“Kasim Rizvi the man of goons and fundamentalists called Razakars, warned the Home Minister of India that the Razakars would kill all Hindus living in Hyderabad.”
The boastful and barbarian Razakars ate dust within four days of the launch of the police action despite their declamation that the Indian Union will be defeated and the waters of the Bay of Bengal would wash the feet of His Exalted Highness,the Nizam. In the words of the inimitable and indomitable Sardar Patel, the Nizam became ‘His Exhausted Highness”.

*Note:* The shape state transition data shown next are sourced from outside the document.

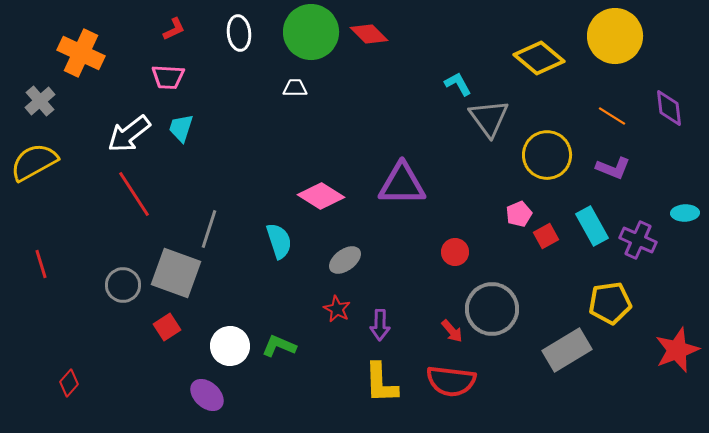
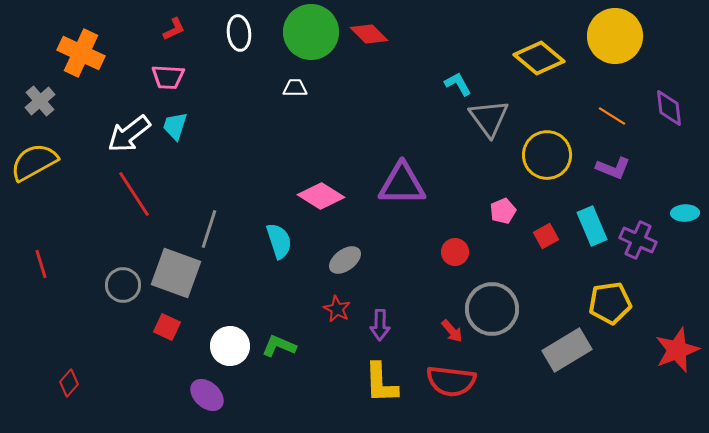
cyan trapezoid at (181, 128): moved 6 px left, 2 px up
pink pentagon at (519, 214): moved 16 px left, 3 px up
cyan rectangle at (592, 226): rotated 6 degrees clockwise
red square at (167, 327): rotated 32 degrees counterclockwise
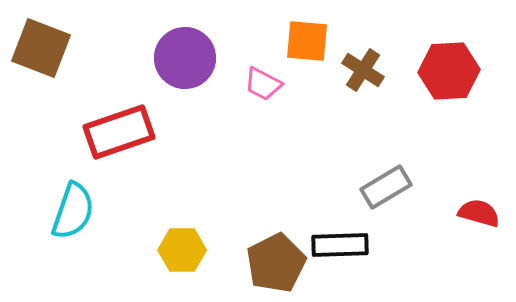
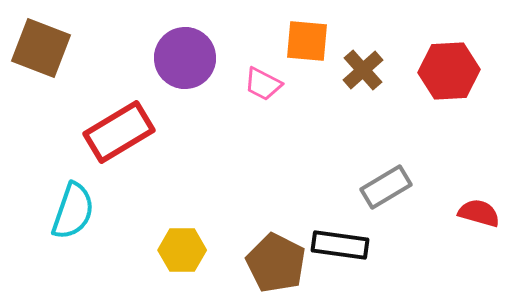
brown cross: rotated 15 degrees clockwise
red rectangle: rotated 12 degrees counterclockwise
black rectangle: rotated 10 degrees clockwise
brown pentagon: rotated 18 degrees counterclockwise
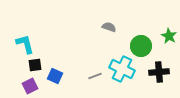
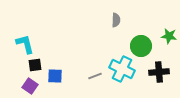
gray semicircle: moved 7 px right, 7 px up; rotated 72 degrees clockwise
green star: rotated 21 degrees counterclockwise
blue square: rotated 21 degrees counterclockwise
purple square: rotated 28 degrees counterclockwise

By a strange twist of the past, many Razakars handed over most of their weapons to the communists who until September 1948 were waging a struggle against the Nizam and his Razakars and after September 1948 began to wage their armed struggle against the Republic of India, characterizing it as stooge of Anglo-American imperialism.
The Police Action was quickly followed by democratization and popular rule and majority righting of centuries of wrongs that Muslim rulers and their minions inflicted upon the vast Hindu people. Should this event of liberation of Hyderabad be celebrated and commemorated? Should there not be statues of Sardar Patel and Kulapati K M Munshi, Indian Union’s Agent General in those troubled times, in Hyderabad? These proposals came up from time to time, but the appeasing, frightened and 'secular' governments and parties would not agree. If we are celebrating Independence from British rule on 15th August, should we not celebrate liberation of the people of erstwhile Nizam’s dominions from the communal, fascist, India-hostile, Pakistan-friendly Nizam’s rule? “No”, say the 'secular' governments and parties. That is a shame. They do so on the plea that such celebrations and statutes and memorials to Sardar Patel and Kulapati K M Munshi hurt the sentiments of Hyderabad’s Muslims.Are not the sentiments of 90% of the people as valuable and respectable as those of a 10% minority, which is revivalist and is openly and stridently against this event of 17th September 1948 and its preceding four days. Should they have a veto whom the Indian people want to honour and commemorate? There is a gap between the thinking and actions of a frightened, appeasing government and parties on the one hand and that of the vast majority of people on the other. Are we really free of communalism, that too resurgent now? For how long would the tolerance and mildness and submission of the vast majority of India’s people last?